El mundo entero tiende a convertirse en una
gran pantalla de televisión, donde las cosas se miran pero no se tocan. Las
mercancías en oferta invaden y privatizan los espacios públicos. Las estaciones
de autobuses y de trenes, que hasta hace poco eran espacios de encuentro entre
personas, se están convirtiendo ahora en espacios de exhibición comercial.
El shopping center, o shopping mall, vidriera
de todas las vidrieras, impone su presencia avasallante. Las multitudes acuden,
en peregrinación, a este templo mayor de las misas del consumo. La mayoría de
los devotos contempla, en éxtasis, las cosas que sus bolsillos no pueden pagar,
mientras la minoría compradora se somete al bombardeo de la oferta incesante y
extenuante. El gentío, que sube y baja por las escaleras mecánicas, viaja por
el mundo: los maniquíes visten como en Milán o París y las máquinas suenan como
en Chicago, y para ver y oír no es preciso pagar pasaje. Los turistas venidos
de los pueblos del interior, o de las ciudades que aún no han merecido estas
bendiciones de la felicidad moderna, posan para la foto, al pie de las marcas
internacionales más famosas, como antes posaban al pie de la estatua del prócer
en la plaza. Beatriz Solano ha observado que los habitantes de los barrios
suburbanos acuden al center, al shopping center, como antes acudían al centro.

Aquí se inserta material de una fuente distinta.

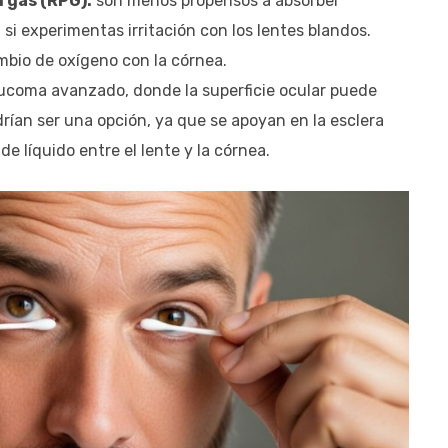
 gas (RPG):
son menos propensos a absorber
i experimentas irritación con los lentes blandos.
bio de oxígeno con la córnea.
ucoma avanzado, donde la superficie ocular puede
rían ser una opción, ya que se apoyan en la esclera
 de líquido entre el lente y la córnea.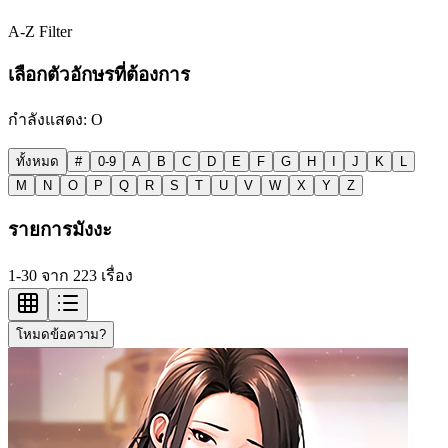
A-Z Filter
เลือกตัวอักษรที่ต้องการ
กำลังแสดง:
O
ทั้งหมด
#
0-9
A
B
C
D
E
F
G
H
I
J
K
L
M
N
O
P
Q
R
S
T
U
V
W
X
Y
Z
รายการมังงะ
1-30 จาก 223 เรื่อง
โหมดข้อความ?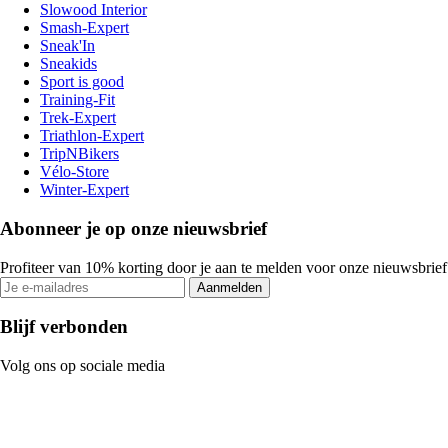
Slowood Interior
Smash-Expert
Sneak'In
Sneakids
Sport is good
Training-Fit
Trek-Expert
Triathlon-Expert
TripNBikers
Vélo-Store
Winter-Expert
Abonneer je op onze nieuwsbrief
Profiteer van 10% korting door je aan te melden voor onze nieuwsbrief
Aanmelden
Blijf verbonden
Volg ons op sociale media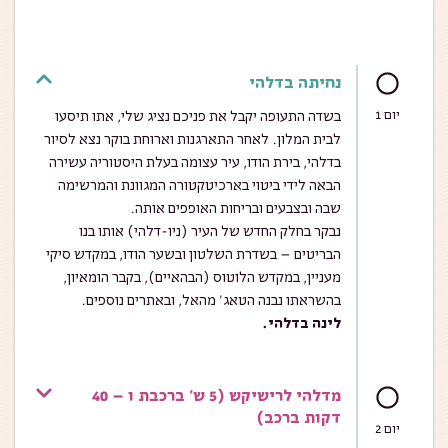
נחיתה בדלהי
יום 1
בשדה התעופה יקבל את פניכם נציג שלי, אתו תיסעו
לבית המלון. לאחר התארגנות וארוחת בוקר נצא לסיור
בדלהי, בירת הודו, עיר עצומה בעלת היסטוריה עשירה
הבאה לידי ביטוי בארכיטקטורה המגוונת והמרשימה
שבה ובצבעים ובריחות האופפים אותה.
נבקר בחלק החדש של העיר (ניו-דלהי) אותו בנו
הבריטים – בשדרת השלטון ובשער הודו, במקדש סיקי
מעניין, במקדש הלוטוס (הבהאיים), בקבר הומאיון,
בהשראתו נבנה הטאג’ מהאל, ובאתרים נוספים.
לינה בדלהי.
מדלהי לרישיקש (5 ש' ברכבת ו – 40
דקות ברכב)
יום 2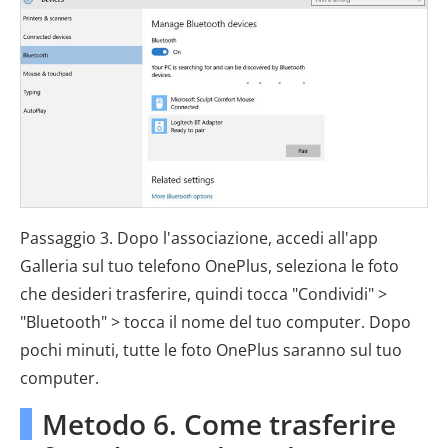
Passaggio 3. Dopo l'associazione, accedi all'app
Galleria sul tuo telefono OnePlus, seleziona le foto
che desideri trasferire, quindi tocca "Condividi" >
"Bluetooth" > tocca il nome del tuo computer. Dopo
pochi minuti, tutte le foto OnePlus saranno sul tuo
computer.
Metodo 6. Come trasferire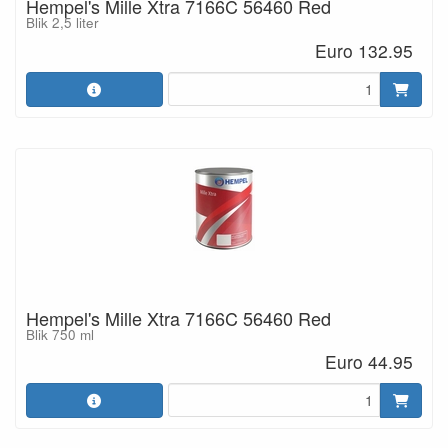
Hempel's Mille Xtra 7166C 56460 Red
Blik 2,5 liter
Euro 132.95
Hempel's Mille Xtra 7166C 56460 Red
Blik 750 ml
Euro 44.95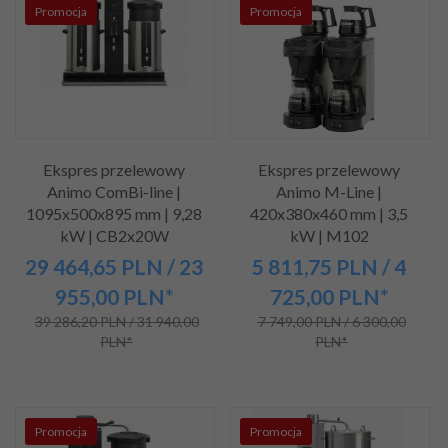
Promocja
Promocja
Ekspres przelewowy
Ekspres przelewowy
Animo ComBi-line |
Animo M-Line |
1095x500x895 mm | 9,28
420x380x460 mm | 3,5
kW | CB2x20W
kW | M102
29 464,
65
PLN
/ 23
5 811,
75
PLN
/ 4
955,00
PLN*
725,00
PLN*
39 286,20 PLN / 31 940,00
7 749,00 PLN / 6 300,00
PLN*
PLN*
Promocja
Promocja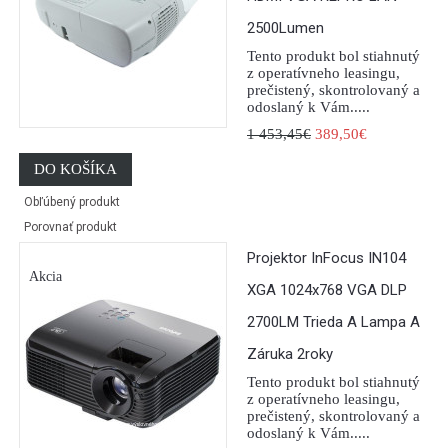
2500Lumen
Tento produkt bol stiahnutý
z operatívneho leasingu,
prečistený, skontrolovaný a
odoslaný k Vám.....
1 453,45€
389,50€
DO KOŠÍKA
Obľúbený produkt
Porovnať produkt
Projektor InFocus IN104
Akcia
XGA 1024x768 VGA DLP
2700LM Trieda A Lampa A
Záruka 2roky
Tento produkt bol stiahnutý
z operatívneho leasingu,
prečistený, skontrolovaný a
odoslaný k Vám.....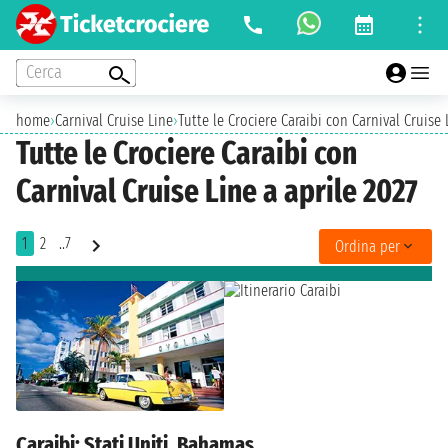
Cerca
home
›
Carnival Cruise Line
›
Tutte le Crociere Caraibi con Carnival Cruise 
Tutte le Crociere Caraibi con
Carnival Cruise Line a aprile 2027
1
2
..7
Ordina per
Caraibi: Stati Uniti, Bahamas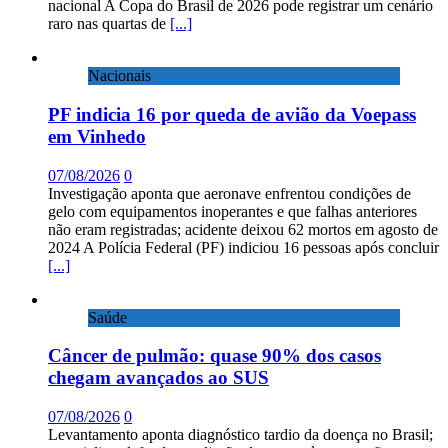
nacional A Copa do Brasil de 2026 pode registrar um cenário
raro nas quartas de
[...]
Nacionais
PF indicia 16 por queda de avião da Voepass
em Vinhedo
07/08/2026
0
Investigação aponta que aeronave enfrentou condições de
gelo com equipamentos inoperantes e que falhas anteriores
não eram registradas; acidente deixou 62 mortos em agosto de
2024 A Polícia Federal (PF) indiciou 16 pessoas após concluir
[...]
Saúde
Câncer de pulmão: quase 90% dos casos
chegam avançados ao SUS
07/08/2026
0
Levantamento aponta diagnóstico tardio da doença no Brasil;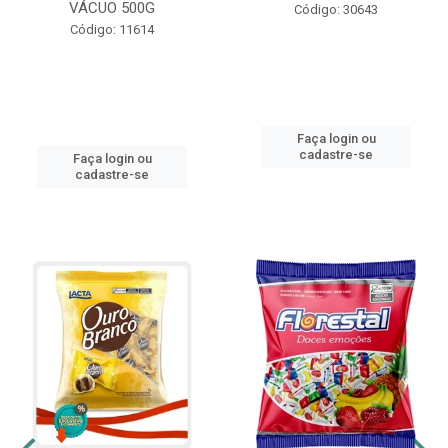
VÁCUO 500G
Código: 30643
Código: 11614
Faça login ou
cadastre-se
Faça login ou
cadastre-se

El tradicional paseo del fin de semana al centro de la ciudad, tiende a ser
sustituido por la excursión a estos centros urbanos. Lavados y planchados y
peinados, vestidos con sus mejores galas, los visitantes vienen a una fiesta
donde no son convidados, pero pueden ser mirones. Familias enteras emprenden el
viaje en la cápsula espacial que recorre el universo del consumo, donde la
estética del mercado ha diseñado un paisaje alucinante de modelos, marcas y
etiquetas.
La cultura del consumo, cultura de lo
efímero, condena todo al desuso mediático. Todo cambia al ritmo vertiginoso de
la moda, puesta al servicio de la necesidad de vender. Las cosas envejecen en
un parpadeo, para ser reemplazadas por otras cosas de vida fugaz. Hoy que lo
único que permanece es la inseguridad, las mercancías, fabricadas para no
durar, resultan tan volátiles como el capital que las financia y el trabajo que
las genera. El dinero vuela a la velocidad de la luz: ayer estaba allá, hoy
está aquí, mañana quién sabe, y todo trabajador es un desempleado en potencia.
Paradójicamente, los shoppings centers, reinos de la fugacidad, ofrecen la más
exitosa ilusión de seguridad. Ellos resisten fuera del tiempo, sin edad y sin
raíz, sin noche y sin día y sin memoria, y existen fuera del espacio, más allá
de las turbulencias de la peligrosa realidad del mundo.
Los dueños del mundo usan al mundo como si
fuera descartable: una mercancía de vida efímera, que se agota como se agotan,
a poco de nacer, las imágenes que dispara la ametralladora de la televisión y
las modas y los ídolos que la publicidad lanza, sin tregua, al mercado. Pero,
¿a qué otro mundo vamos a mudarnos? ¿Estamos todos obligados a creernos el
cuento de que Dios ha vendido el planeta unas cuantas empresas, porque estando
de mal humor decidió privatizar el universo? La sociedad de consumo es una
trampa cazabobos. Los que tienen la manija simulan ignorarlo, pero cualquiera
que tenga ojos en la cara puede ver que la gran mayoría de la gente consume
poco, poquito y nada necesariamente, para garantizar la existencia de la poca
naturaleza que nos queda. La injusticia social no es un error a corregir, ni un
defecto a superar: es una necesidad esencial. No hay naturaleza capaz de
alimentar a un shopping center del tamaño del planeta.